[WHAT THIS TASK INVOLVES] The lines to copy are those in the records below that hold the word "essere".

============================================================

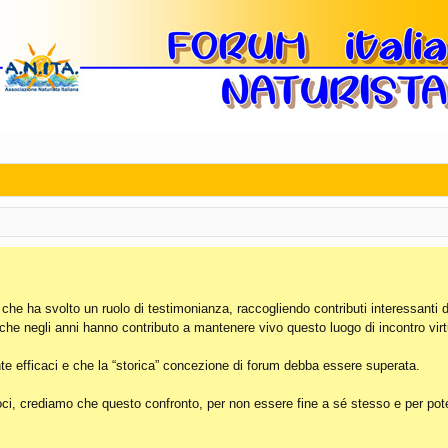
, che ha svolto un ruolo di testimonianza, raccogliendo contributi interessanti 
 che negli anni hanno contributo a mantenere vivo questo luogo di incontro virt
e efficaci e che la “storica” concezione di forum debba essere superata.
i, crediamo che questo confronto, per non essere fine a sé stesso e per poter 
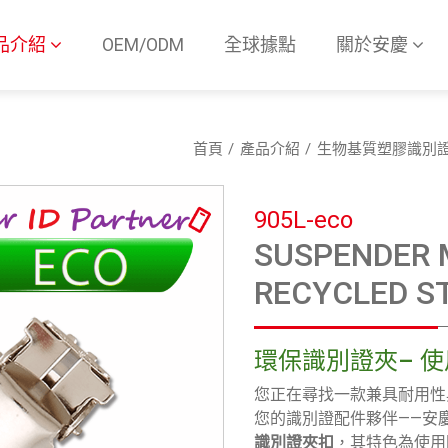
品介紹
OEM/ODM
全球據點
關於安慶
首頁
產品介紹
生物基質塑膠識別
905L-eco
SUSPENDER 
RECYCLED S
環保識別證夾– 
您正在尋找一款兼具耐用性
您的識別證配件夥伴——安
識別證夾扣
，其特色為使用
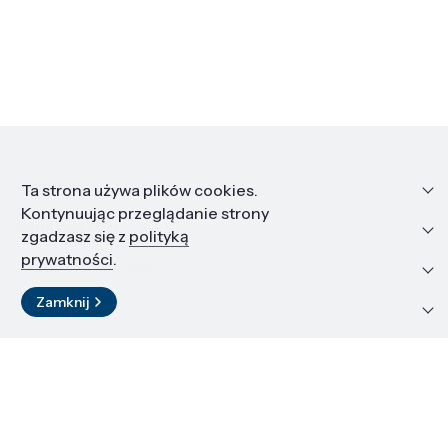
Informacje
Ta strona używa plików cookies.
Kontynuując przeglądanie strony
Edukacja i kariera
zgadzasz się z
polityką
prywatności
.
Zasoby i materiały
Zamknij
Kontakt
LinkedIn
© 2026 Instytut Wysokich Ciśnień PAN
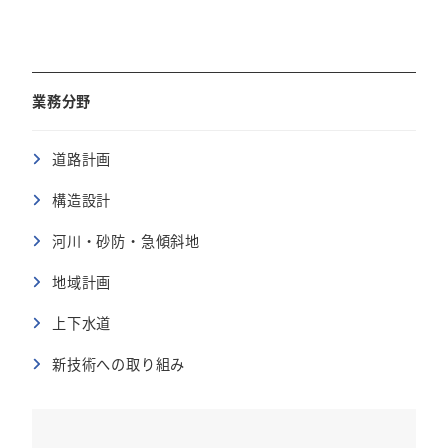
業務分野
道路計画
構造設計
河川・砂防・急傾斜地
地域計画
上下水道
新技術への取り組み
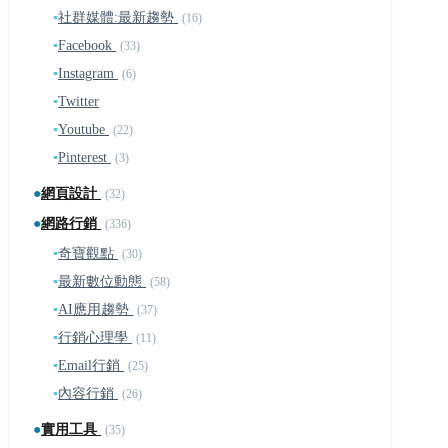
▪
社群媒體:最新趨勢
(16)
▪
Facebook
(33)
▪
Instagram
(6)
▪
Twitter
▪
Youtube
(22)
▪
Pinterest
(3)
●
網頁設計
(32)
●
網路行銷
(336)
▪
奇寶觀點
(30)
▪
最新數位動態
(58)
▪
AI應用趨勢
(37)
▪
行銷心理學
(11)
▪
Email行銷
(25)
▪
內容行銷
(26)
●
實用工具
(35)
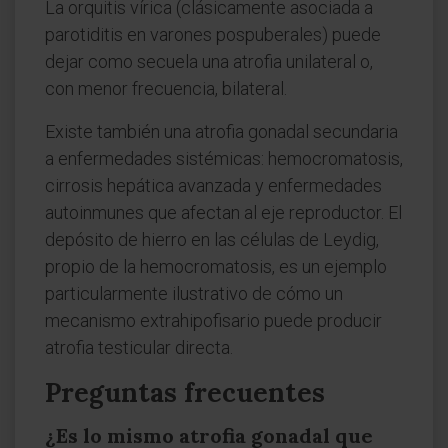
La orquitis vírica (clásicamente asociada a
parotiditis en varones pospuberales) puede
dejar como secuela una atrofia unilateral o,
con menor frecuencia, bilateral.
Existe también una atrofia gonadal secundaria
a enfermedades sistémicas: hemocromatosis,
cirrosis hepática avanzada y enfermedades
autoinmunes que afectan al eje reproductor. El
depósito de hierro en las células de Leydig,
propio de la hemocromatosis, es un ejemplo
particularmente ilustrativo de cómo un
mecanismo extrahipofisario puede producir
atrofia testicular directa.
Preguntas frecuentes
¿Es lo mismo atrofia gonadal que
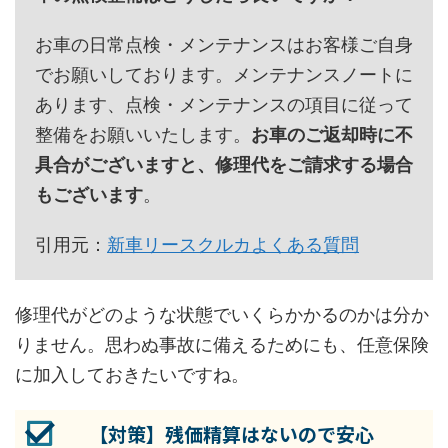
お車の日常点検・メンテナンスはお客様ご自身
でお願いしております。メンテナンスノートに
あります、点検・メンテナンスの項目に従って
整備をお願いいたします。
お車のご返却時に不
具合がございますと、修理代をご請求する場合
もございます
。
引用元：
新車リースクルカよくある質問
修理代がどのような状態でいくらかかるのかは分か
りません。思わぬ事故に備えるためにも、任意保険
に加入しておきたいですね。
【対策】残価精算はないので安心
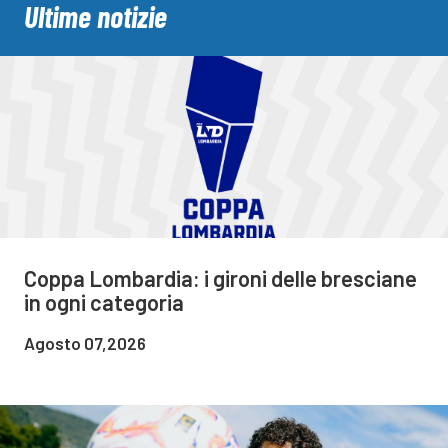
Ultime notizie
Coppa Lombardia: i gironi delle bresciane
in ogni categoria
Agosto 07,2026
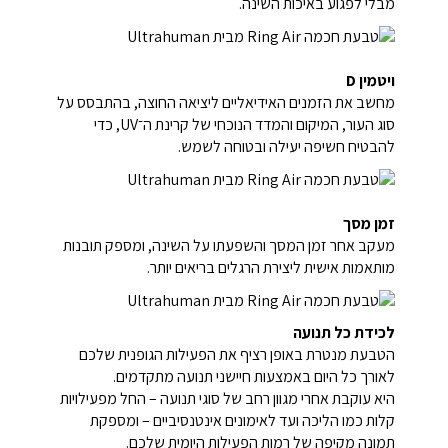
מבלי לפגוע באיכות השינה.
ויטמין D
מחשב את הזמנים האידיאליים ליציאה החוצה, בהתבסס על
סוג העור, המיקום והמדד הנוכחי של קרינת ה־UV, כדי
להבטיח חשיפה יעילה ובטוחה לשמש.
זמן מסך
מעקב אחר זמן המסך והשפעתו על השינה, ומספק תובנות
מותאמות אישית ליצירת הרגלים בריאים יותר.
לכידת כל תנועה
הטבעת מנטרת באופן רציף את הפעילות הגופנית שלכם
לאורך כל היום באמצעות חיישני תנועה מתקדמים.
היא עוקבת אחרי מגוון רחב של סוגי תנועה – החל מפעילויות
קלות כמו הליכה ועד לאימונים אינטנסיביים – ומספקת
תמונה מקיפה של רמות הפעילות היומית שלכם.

============================================================

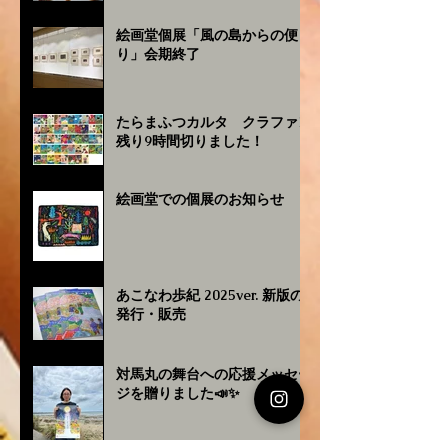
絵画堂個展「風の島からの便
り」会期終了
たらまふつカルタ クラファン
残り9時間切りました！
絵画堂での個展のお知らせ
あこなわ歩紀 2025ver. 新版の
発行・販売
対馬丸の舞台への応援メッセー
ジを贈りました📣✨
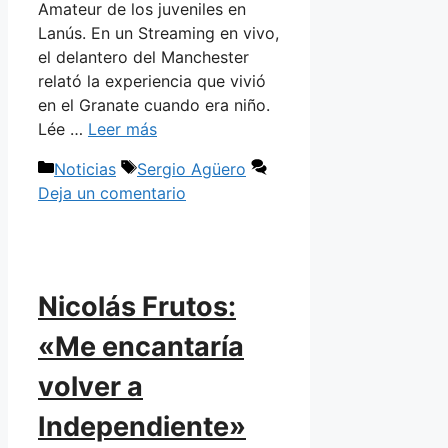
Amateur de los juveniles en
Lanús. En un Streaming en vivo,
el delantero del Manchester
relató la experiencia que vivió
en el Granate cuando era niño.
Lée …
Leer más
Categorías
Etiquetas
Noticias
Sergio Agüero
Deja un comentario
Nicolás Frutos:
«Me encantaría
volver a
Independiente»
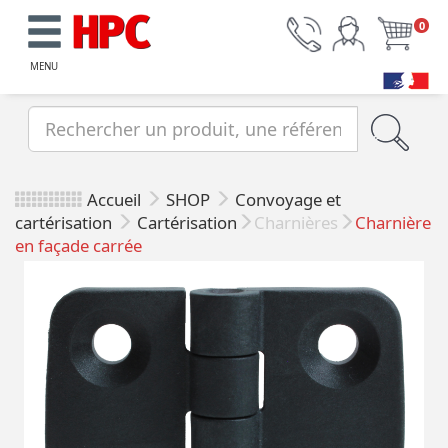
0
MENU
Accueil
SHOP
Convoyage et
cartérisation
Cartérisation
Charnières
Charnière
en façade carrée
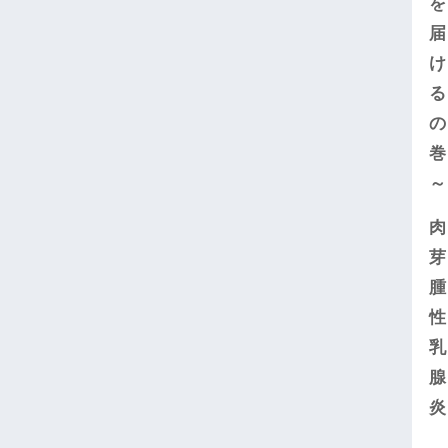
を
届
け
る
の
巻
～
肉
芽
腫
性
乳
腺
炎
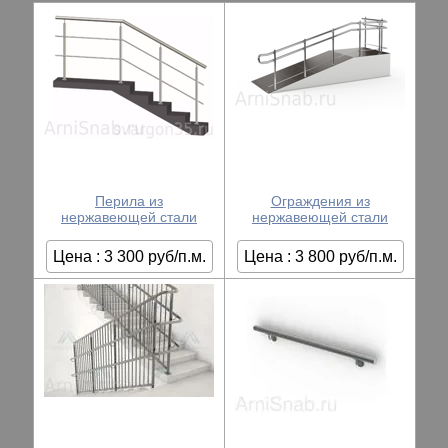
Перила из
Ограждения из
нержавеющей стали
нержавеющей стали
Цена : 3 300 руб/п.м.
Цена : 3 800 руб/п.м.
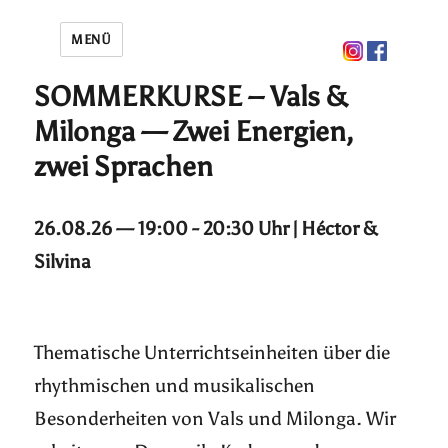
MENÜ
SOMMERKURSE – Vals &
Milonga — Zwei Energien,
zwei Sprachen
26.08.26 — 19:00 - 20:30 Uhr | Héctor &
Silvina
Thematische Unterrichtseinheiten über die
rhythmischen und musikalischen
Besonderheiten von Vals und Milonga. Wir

============================================================

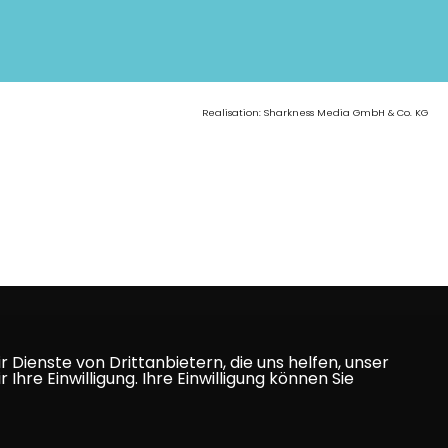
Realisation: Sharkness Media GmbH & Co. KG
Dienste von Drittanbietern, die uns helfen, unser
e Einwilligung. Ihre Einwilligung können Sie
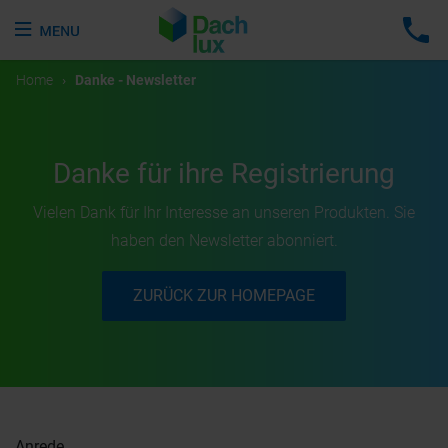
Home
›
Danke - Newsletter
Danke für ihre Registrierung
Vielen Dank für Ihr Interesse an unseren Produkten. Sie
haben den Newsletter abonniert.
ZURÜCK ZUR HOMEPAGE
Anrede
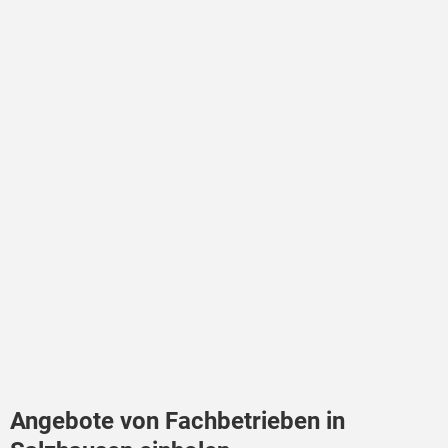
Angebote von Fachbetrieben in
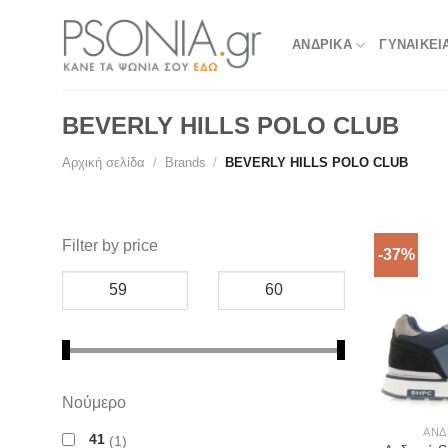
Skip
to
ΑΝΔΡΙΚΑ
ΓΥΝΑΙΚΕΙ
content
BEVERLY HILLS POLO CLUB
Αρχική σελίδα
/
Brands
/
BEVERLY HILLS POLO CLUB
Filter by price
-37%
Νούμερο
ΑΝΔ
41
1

============================================================

[OUTPUT OF THE TASK]
e efficaci e che la “storica” concezione di forum debba essere superata.
i, crediamo che questo confronto, per non essere fine a sé stesso e per poter 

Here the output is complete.